Construction and validation of prognostic nomogram for metaplastic breast cancer


  • Yongfeng Li Laboratory of Cancer Biology, Key Lab of Zhejiang Biotherapy, Sir Run Run Shaw Hospital, Zhejiang University School of Medicine, Hangzhou, Zhejiang, China ; Department of General Surgery, Breast Surgery, Zhejiang Provincial People’s Hospital, Affiliated People’s Hospital, Hangzhou Medical college, Hangzhou, Zhejiang, China
  • Daobao Chen Department of Breast Surgery, Institute of Cancer Research and Basic Medical Sciences of Chinese Academy of Sciences (Zhejiang Cancer Hospital), Hangzhou, Zhejiang, China
  • Haojun Xuan Department of Breast Surgery, Institute of Cancer Research and Basic Medical Sciences of Chinese Academy of Sciences (Zhejiang Cancer Hospital), Hangzhou, Zhejiang, China
  • Mihnea P. Dragomir Department of Experimental Therapeutics, The University of Texas MD Anderson Cancer Center, Houston, TX, USA; Institute of Pathology, Charité-Universitätsmedizin Berlin, Corporate Member of Freie Universität Berlin, Humboldt-Universität zu Berlin and Berlin Institute of Health, Berlin, Germany; Center for RNA Interference and Non-Coding RNAs, The University of Texas MD Anderson Cancer Center, Houston, TX, United States
  • George A. Calin Department of Experimental Therapeutics, The University of Texas MD Anderson Cancer Center, Houston, TX, USA; Center for RNA Interference and Non-Coding RNAs, The University of Texas MD Anderson Cancer Center, Houston, TX, United States
  • Xuli Meng Department of General Surgery, Breast Surgery, Zhejiang Provincial People’s Hospital, Affiliated People’s Hospital, Hangzhou Medical college, Hangzhou, Zhejiang, China
  • Meng Chen Department of Experimental Therapeutics, The University of Texas MD Anderson Cancer Center, Houston, TX, USA; Center for RNA Interference and Non-Coding RNAs, The University of Texas MD Anderson Cancer Center, Houston, TX, United States
  • Hongchuan Jin Laboratory of Cancer Biology, Key Lab of Zhejiang Biotherapy, Sir Run Run Shaw Hospital, Zhejiang University School of Medicine, Hangzhou, Zhejiang, China



Metaplastic breast cancer, nomogram, overall survival, cancer-specific survival


In this study we aimed to develop nomogram models for predicting the overall survival (OS) and cancer-specific survival (CSS) of patients with metaplastic breast cancer (MBC).
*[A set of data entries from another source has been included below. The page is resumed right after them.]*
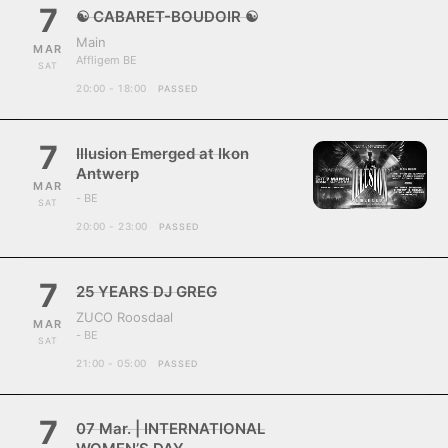
7
☯ CABARET-BOUDOIR ☯
Main
MAR
Affligem BE
SAT
20:00 - 18:00
PASSED
7
Illusion Emerged at Ikon
Antwerp
MAR
- BE
SAT
20:00 - 23:00
PASSED
7
25 YEARS DJ GREG
ZUCO Roosdaal
MAR
- BE
SAT
21:00 - 05:00
PASSED
7
07 Mar. | INTERNATIONAL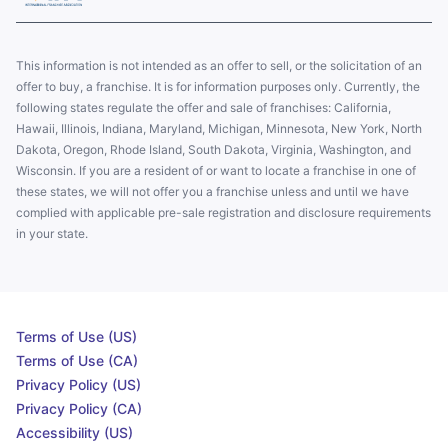
This information is not intended as an offer to sell, or the solicitation of an
offer to buy, a franchise. It is for information purposes only. Currently, the
following states regulate the offer and sale of franchises: California,
Hawaii, Illinois, Indiana, Maryland, Michigan, Minnesota, New York, North
Dakota, Oregon, Rhode Island, South Dakota, Virginia, Washington, and
Wisconsin. If you are a resident of or want to locate a franchise in one of
these states, we will not offer you a franchise unless and until we have
complied with applicable pre-sale registration and disclosure requirements
in your state.
Terms of Use (US)
Terms of Use (CA)
Privacy Policy (US)
Privacy Policy (CA)
Accessibility (US)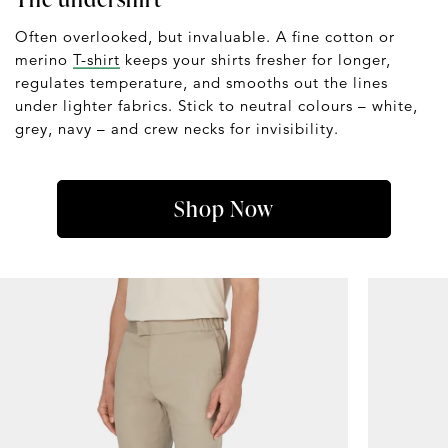
Often overlooked, but invaluable. A fine cotton or
merino
T-shirt
keeps your shirts fresher for longer,
regulates temperature, and smooths out the lines
under lighter fabrics. Stick to neutral colours – white,
grey, navy – and crew necks for invisibility.
Shop Now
Data of patients diagnosed with MBC from 1973 to 2015 were collected from the Surveillance, Epidemiology, and End Results (SEER) database. Univariate and multivariate Cox analyses were performed to identify independent prognostic factors for OS and CSS of MBC patients. The obtained prognostic variables were combined to construct nomogram models for predicting OS and CSS in patients with MBC. Model performance was evaluated using concordance index (C-index) and calibration plots. Data from 1125 patients were collected and divided into a training (750) and a validation (375) cohort. The multivariate Cox model identified age, TNM stage, tumor size, and radiotherapy as independent covariates associated with OS and CSS. The nomogram constructed based on these covariates demonstrated excellent accuracy in estimating 3-, and 5-year OS and CSS, with a C-index of 0.769 (95% CI, 0.731-0.808) for OS and 0.761 (95% CI, 0.713-0.809) for CSS in the training cohort. In the validation cohort, the nomogram-predicted C-index was 0.738 (95%CI, 0.676-0.800) for OS and 0.747 (95%CI, 0.667-0.827) for CSS. All calibration curves exhibited good consistency between predicted and actual survival. The nomogram models established in this study may enhance the accuracy of prognosis prediction and therefore may improve individualized assessment of survival risks and enable constructive therapeutic suggestions.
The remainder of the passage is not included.